Recorrí con la mirada ausente el perfil del mundo que me rodeaba. Aquel día todo había perdido su color y el único sabor que era capaz de apreciar era el gusto salado de las lágrimas amargas con que lloré la ruptura de mi corazón. Casi podía escuchar detrás del susurro del viento el latir de sus pedazos astillados, que habían ido a parar a alguna parte de mi estómago. La vida me sabía a tempestad y el llanto era la única balsa donde podía aferrarme para no sucumbir ante las olas que caían sobre mí, volviendo el cielo negro y absorbiendo la escasa luz que aún brillaba en mi alma.

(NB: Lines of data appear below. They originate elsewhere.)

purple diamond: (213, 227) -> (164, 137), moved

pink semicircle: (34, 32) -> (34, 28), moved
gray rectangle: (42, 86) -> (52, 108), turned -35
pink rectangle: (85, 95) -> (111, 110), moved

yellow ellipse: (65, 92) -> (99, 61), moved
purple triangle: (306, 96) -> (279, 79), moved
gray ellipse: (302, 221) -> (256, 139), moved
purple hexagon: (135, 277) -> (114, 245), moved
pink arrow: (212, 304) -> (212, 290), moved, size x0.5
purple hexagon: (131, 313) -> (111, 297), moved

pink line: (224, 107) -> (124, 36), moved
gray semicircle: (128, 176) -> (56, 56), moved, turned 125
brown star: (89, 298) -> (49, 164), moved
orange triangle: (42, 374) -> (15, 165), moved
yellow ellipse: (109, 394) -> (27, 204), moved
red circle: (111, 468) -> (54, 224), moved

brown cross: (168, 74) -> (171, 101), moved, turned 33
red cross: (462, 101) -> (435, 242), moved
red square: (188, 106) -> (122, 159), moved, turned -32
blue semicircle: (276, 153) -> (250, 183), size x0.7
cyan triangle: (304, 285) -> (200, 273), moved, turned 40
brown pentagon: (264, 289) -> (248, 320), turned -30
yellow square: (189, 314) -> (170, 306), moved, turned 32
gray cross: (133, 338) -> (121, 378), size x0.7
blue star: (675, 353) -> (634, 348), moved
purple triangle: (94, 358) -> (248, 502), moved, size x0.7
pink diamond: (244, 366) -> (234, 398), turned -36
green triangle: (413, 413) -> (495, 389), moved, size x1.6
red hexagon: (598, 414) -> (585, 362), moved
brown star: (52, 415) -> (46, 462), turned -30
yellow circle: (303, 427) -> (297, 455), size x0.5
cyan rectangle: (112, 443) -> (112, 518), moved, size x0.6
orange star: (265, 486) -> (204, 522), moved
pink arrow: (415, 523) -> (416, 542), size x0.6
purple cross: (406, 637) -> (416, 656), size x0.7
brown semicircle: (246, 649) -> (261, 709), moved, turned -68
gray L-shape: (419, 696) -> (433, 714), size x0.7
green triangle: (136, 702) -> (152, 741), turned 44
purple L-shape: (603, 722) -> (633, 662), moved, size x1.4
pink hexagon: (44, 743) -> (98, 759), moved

La gente pasaba sin verme y por un instante pensé que me había convertido en un fantasma, que sólo permanecía atada a ese lugar apenas por el hilo del recuerdo que tan cruelmente seguía torturando mis entrañas. Me hundí bajo el peso de la tristeza y las lágrimas que ya pensaba secas volvieron a empapar mi cara y lo que quedaba de mis sueños de prestado. Del futuro que imaginé no quedaban más que escombros que flotaban a merced del océano de desesperanza que me arrastraba sin remedio.
Los segundos dieron paso a los minutos y estos a las horas que se me antojaron siglos. La oscuridad de la noche me abrazó en silencio mientras dentro de mí algo gritaba. El eco del sufrimiento subió alto y fue encendiendo las estrellas que acompañaron a mi soledad hasta que la perdí de vista. La luz suave de las estrellas me mostró el camino para escapar del dolor que recorría mis venas como una droga.
La tormenta aun seguía ahí, pero había encontrado una isla en la que refugiarme y la simple calidez de su presencia fundió en parte la capa de hielo que el frío de la desilusión había formado alrededor de mi corazón roto. Estaba agotada, confusa y perdida. Como si hubiera estado a punto de alcanzar la meta de mi vida y algo ajeno lo hubiera impedido. Todavía me quedaban muchos amaneceres para ver desparecer los últimos nubarrones en la línea difusa del horizonte.
Esa noche logré sobrevivir a la herida casi mortal que había recibido mi corazón. Quedaría una cicatriz que jamás se iría, la primera de muchas que la vida me haría, pero había aprendido que, para ganar, nunca podría darme por vencida porque sino la guerra estaría ya perdida.